Please repeat exactly, and only, the lines from the one containing "Tải ứng dụng Chợ Tốt" through the end of the records below, with no pictures.

Saved data entries
§ §

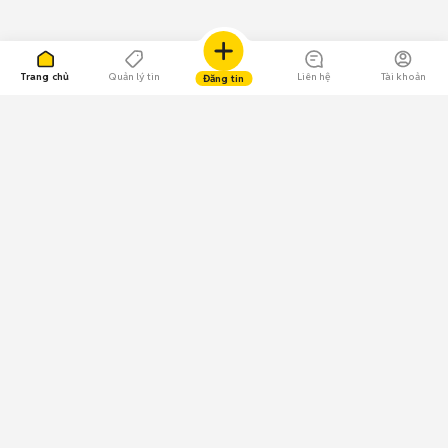
Trang chủ
Quản lý tin
Liên hệ
Tài khoản
Đăng tin
109.000 Bình chọn
Tải ứng dụng Chợ Tốt
Về Chợ Tốt
Quy chế sàn
Chính sách bảo mật
Giải quyết tranh chấp
CÔNG TY TNHH CHỢ TỐT - Người đại diện theo pháp luật:
Nguyễn Trọng Tấn; GPDKKD: 0312120782 do Sở KH & ĐT TP.HCM cấp ngày
11/01/2013;
GPMXH: 185/GP-BTTTT do Bộ Thông tin và Truyền thông
cấp ngày 09/07/2024 - Chịu trách nhiệm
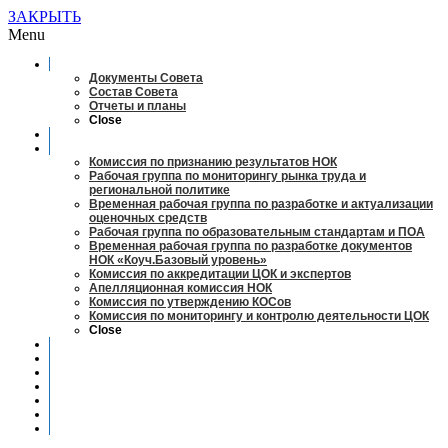
ЗАКРЫТЬ
Menu
О совете
Документы Совета
Состав Совета
Отчеты и планы
Close
Заседания
Рабочие органы
Комиссия по признанию результатов НОК
Рабочая группа по мониторингу рынка труда и
региональной политике
Временная рабочая группа по разработке и актуализации
оценочных средств
Рабочая группа по образовательным стандартам и ПОА
Временная рабочая группа по разработке документов
НОК «Коуч.Базовый уровень»
Комиссия по аккредитации ЦОК и экспертов
Апелляционная комиссия НОК
Комиссия по утверждению КОСов
Комиссия по мониторингу и контролю деятельности ЦОК
Close
Новости
Оценка квалификаций
Учебно-методический центр
Профессионально-общественная аккредитация
Мониторинг рынка труда
Контакты
Центры оценки квалификации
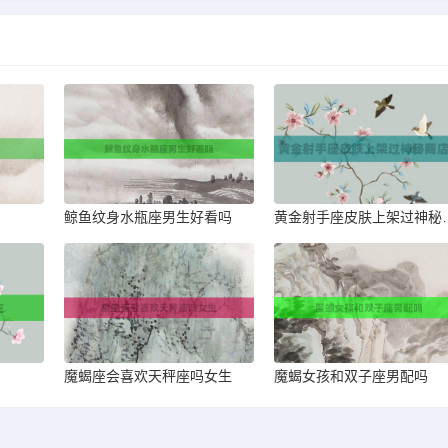
鲸鱼纹身水瓶座男生好看吗
黄金射手座皮
魔蝎座会喜欢天秤座吗女生
魔蝎女孩和双子座男配吗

§ §

§ **Answer to the problem**
Tải ứng dụng Chợ Tốt
Về Chợ Tốt
Quy chế sàn
Chính sách bảo mật
Giải quyết tranh chấp
CÔNG TY TNHH CHỢ TỐT - Người đại diện theo pháp luật:
Nguyễn Trọng Tấn; GPDKKD: 0312120782 do Sở KH & ĐT TP.HCM cấp ngày
11/01/2013;
GPMXH: 185/GP-BTTTT do Bộ Thông tin và Truyền thông
cấp ngày 09/07/2024 - Chịu trách nhiệm
ЗАКРЫТЬ
Menu
О совете
Документы Совета
Состав Совета
Отчеты и планы
Close
Заседания
Рабочие органы
Комиссия по признанию результатов НОК
Рабочая группа по мониторингу рынка труда и
региональной политике
Временная рабочая группа по разработке и актуализации
оценочных средств
Рабочая группа по образовательным стандартам и ПОА
Временная рабочая группа по разработке документов
НОК «Коуч.Базовый уровень»
Комиссия по аккредитации ЦОК и экспертов
Апелляционная комиссия НОК
Комиссия по утверждению КОСов
Комиссия по мониторингу и контролю деятельности ЦОК
Close
Новости
Оценка квалификаций
Учебно-методический центр
Профессионально-общественная аккредитация
Мониторинг рынка труда
Контакты
Центры оценки квалификации
鲸鱼纹身水瓶座男生好看吗
黄金射手座皮
魔蝎座会喜欢天秤座吗女生
魔蝎女孩和双子座男配吗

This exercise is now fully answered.